La proximité idéologique ?

Le choix des pays ciblés n’est pourtant pas ici encore déterminant. Le Brésil, dirigé par un agrégat d’intérêts néo-libéraux n’était pas dans l’agenda, alors qu’il est de loin le premier partenaire économique dans la région. Benjamin Netanyahou a bien prévu de rencontrer le président brésilien, mais à New York lors de l’ouverture des travaux de l’Assemblée générale de l’ONU. L’Argentine a effectivement connu une alternance en 2015. Une Argentine qui avait cherché à s’accorder avec l’Iran sous Cristina Fernández de Kirchner. Mais Colombie et Mexique sont gouvernés depuis plusieurs années par des présidents libéraux amis des États-Unis et de l’Europe. Pourquoi donc ne pas les avoir visités plutôt ?

Le facteur Trump

La variable déterminante est de toute évidence autre. Une variable qui a imposé la convergence de facteurs porteurs -diplomatiques, économiques et commerciaux, idéologiques-, restés en sommeil jusque-là. Une variable ayant émergé récemment avec une force et des retombées déstabilisatrices pour Israël comme pour l’Argentine, la Colombie et le Mexique : l’accession aux responsabilités d’un président nord-américain, Donald Trump, aux décisions et opinions imprévisibles, génératrices d’incertitudes. Israël, Argentine, Colombie, Mexique sont dirigés par des responsables en sympathie naturelle avec les États-Unis et leurs valeurs traditionnelles, fondées sur la solidarité occidentale et la promotion des libertés commerciales.

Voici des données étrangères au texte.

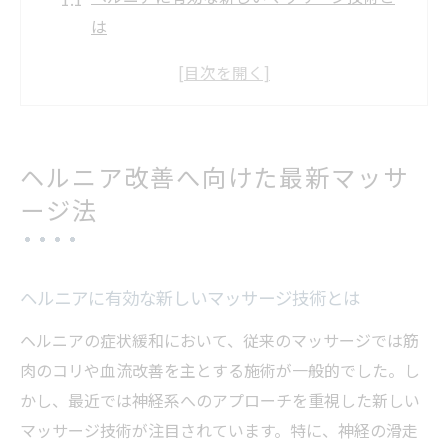
は
ヘルニア改善へ繋がる専門的なマッサージ
手法
ヘルニアを根本からサポートする施術の特
徴
ヘルニア改善へ向けた最新マッサ
実例に学ぶヘルニアマッサージの効果的な
ージ法
受け方
ヘルニア対策に役立つ体へのやさしいアプ
ローチ
ヘルニアに有効な新しいマッサージ技術とは
神経系ストレッチが導く腰痛緩和の秘密
ヘルニアの症状緩和において、従来のマッサージでは筋
ヘルニアに悩む方へ神経系ストレッチの効
肉のコリや血流改善を主とする施術が一般的でした。し
果解説
かし、最近では神経系へのアプローチを重視した新しい
腰痛緩和に役立つヘルニア対応ストレッチ
マッサージ技術が注目されています。特に、神経の滑走
の特徴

Donald Trump a déçu Israël en ne dénonçant pas le traité signé par le groupe 5+1 avec l’Iran. D’Argentine, Benjamin Netanyahou a envoyé des signaux anti-iraniens aux dirigeants des États-Unis qui doivent en débattre au Congrès le 15 octobre 2017. La Colombie, engagée dans un processus de paix intérieure exemplaire est menacée de sanctions par le Département d’État pour son laxisme à l’égard du narcotrafic. Le Mexique a été publiquement dénoncé par Donald Trump comme bouc émissaire des difficultés commerciales des États-Unis, d’autre part vecteur de maladies, de clandestins, et de trafics de toutes sortes. Contraints par les circonstances, les uns et les autres ont donc décidé, en attendant une éventuelle alternance à Washington, de mutualiser positivement l’impasse diplomatique et commerciale dans laquelle les a placés Donald Trump.